6. Remedies. Employee agrees that the covenants contained in Sections 4 and 5 above are the essence of this Agreement; that each of the covenants is reasonable and necessary to protect the business, interests and properties of the Company, and that irreparable loss and damage will be suffered by the Company should the Employee breach any of the covenants. In the event that any of the provisions in Sections 4 and 5 is determined by a court which has jurisdiction to be unenforceable in part or in whole, the court shall be deemed to have the authority to strike any unenforceable provision, or any part thereof or to revise any provision to the minimum extent necessary to be enforceable to the maximum extent permitted by law. The Employee agrees that, in addition to all remedies provided by law or in equity, the Company shall be entitled to specific performance of this Agreement and to both temporary and permanent injunctions to prevent a breach or contemplated breach by the Employee of the covenants in Sections 4 and 5 hereof. If the Employee breaches the Employee’s obligations pursuant to Sections 4 and/or 5 hereof before the Severance Benefit is paid, the Employee will forfeit the Severance Benefit. The Employee further agrees that should the Employee breach any of the covenants contained in Section 4 or Section 5 of this Agreement following payment of the Severance Benefit, the Employee shall repay to the Company a pro rata portion of the Severance Benefit determined by multiplying the Severance Benefit by a fraction the numerator of which is the number of whole months during which the Employee was not in compliance with the covenants for the twelve (12)-month period immediately following the Termination of Employment and the denominator of which is twelve (12). The Employee and Company agree that all remedies available to the Company herein shall be cumulative.

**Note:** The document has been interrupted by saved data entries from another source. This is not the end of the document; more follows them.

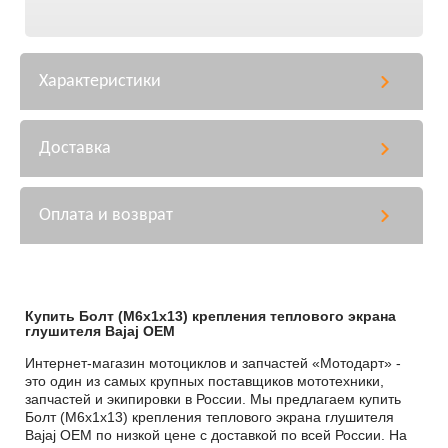
Характеристики
Доставка
Оплата и возврат
Купить Болт (М6х1х13) крепления теплового экрана
глушителя Bajaj OEM
Интернет-магазин мотоциклов и запчастей «Мотодарт» -
это один из самых крупных поставщиков мототехники,
запчастей и экипировки в России. Мы предлагаем купить
Болт (М6х1х13) крепления теплового экрана глушителя
Bajaj OEM по низкой цене с доставкой по всей России. На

7. No Mitigation. No amounts or benefits payable to the Employee hereunder shall be subject to mitigation or reduction by income or benefits the Employee receives from other sources.
8. Continued Employment. Nothing herein shall entitle Employee to continued employment with the Company or any affiliate or to continued tenure in any specific office or position. The Employee’s employment with the Company shall be terminable at the will of the Company, with or without Cause, subject to the terms of this Agreement and any other written agreement as may be in effect between the parties.

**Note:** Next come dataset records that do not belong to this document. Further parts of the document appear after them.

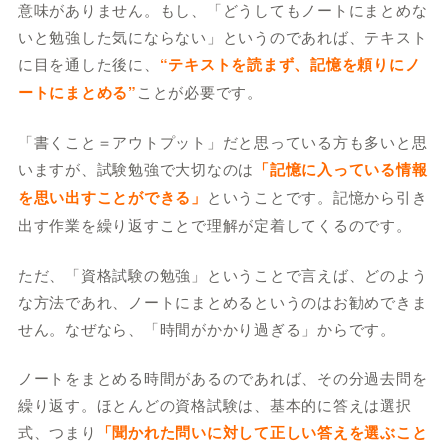
意味がありません。もし、「どうしてもノートにまとめな
いと勉強した気にならない」というのであれば、テキスト
に目を通した後に、
“テキストを読まず、記憶を頼りにノ
ートにまとめる”
ことが必要です。
「書くこと＝アウトプット」だと思っている方も多いと思
いますが、試験勉強で大切なのは
「記憶に入っている情報
を思い出すことができる」
ということです。記憶から引き
出す作業を繰り返すことで理解が定着してくるのです。
ただ、「資格試験の勉強」ということで言えば、どのよう
な方法であれ、ノートにまとめるというのはお勧めできま
せん。なぜなら、「時間がかかり過ぎる」からです。
ノートをまとめる時間があるのであれば、その分過去問を
繰り返す。ほとんどの資格試験は、基本的に答えは選択
式、つまり
「聞かれた問いに対して正しい答えを選ぶこと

9. Assignment. The rights and obligations of the Company under this Agreement shall inure to the benefit of, and be binding upon, the Company’s successors and assigns. This Agreement may be assigned by the Company to any legal successor or to an entity which purchases all or substantially all of the assets of the Company, provided that the assignee assumes the obligations of the Company under this Agreement. In the event of any assignment of this Agreement permitted by this Section 9, the terms “Company” and “Company” as defined herein will refer to the assignee(s) and the Employee will not be deemed to have terminated employment hereunder until the Employee terminates employment from the assignee(s).

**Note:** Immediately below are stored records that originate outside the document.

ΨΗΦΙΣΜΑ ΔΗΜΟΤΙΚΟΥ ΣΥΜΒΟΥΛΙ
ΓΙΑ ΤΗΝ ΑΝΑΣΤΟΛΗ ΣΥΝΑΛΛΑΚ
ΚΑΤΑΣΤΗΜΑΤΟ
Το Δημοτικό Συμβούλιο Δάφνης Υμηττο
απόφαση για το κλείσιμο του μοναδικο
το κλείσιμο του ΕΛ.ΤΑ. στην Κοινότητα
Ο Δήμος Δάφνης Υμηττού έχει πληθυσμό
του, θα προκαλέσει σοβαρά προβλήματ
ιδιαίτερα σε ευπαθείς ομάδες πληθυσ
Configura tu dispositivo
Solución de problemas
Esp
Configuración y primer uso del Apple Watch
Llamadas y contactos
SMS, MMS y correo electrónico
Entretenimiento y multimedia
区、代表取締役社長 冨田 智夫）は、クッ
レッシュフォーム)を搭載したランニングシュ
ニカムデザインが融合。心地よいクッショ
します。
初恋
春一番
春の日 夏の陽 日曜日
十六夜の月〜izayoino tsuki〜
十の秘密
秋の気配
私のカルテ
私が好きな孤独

10. Notice. All notices, consents, waivers and other communications required or permitted by this Agreement shall be in writing and shall be deemed given to a party when (a) delivered to the appropriate address by hand or by nationally recognized overnight courier service (costs prepaid); (b) sent by facsimile with confirmation of transmission by the transmitting equipment; or (c) received or rejected by the addressee, if sent by certified mail, return receipt requested, in each case to the following addresses or facsimile numbers and marked to the attention of the person (by name or title) designated below (or to such other address, facsimile number or person as a party may designate by written notice to the other parties):
|If to the Company, to the Company at:||5441 Buford Highway, Suite 109|
|Doraville, Georgia 30340|
|Attn: Farid Tan, President|
|If to the Employee, to the Employee at:||The address most recently on file with the Company|
11. Headings. Sections or other headings contained herein are for reference purposes only and shall not affect in any way the meaning or interpretation of this Agreement.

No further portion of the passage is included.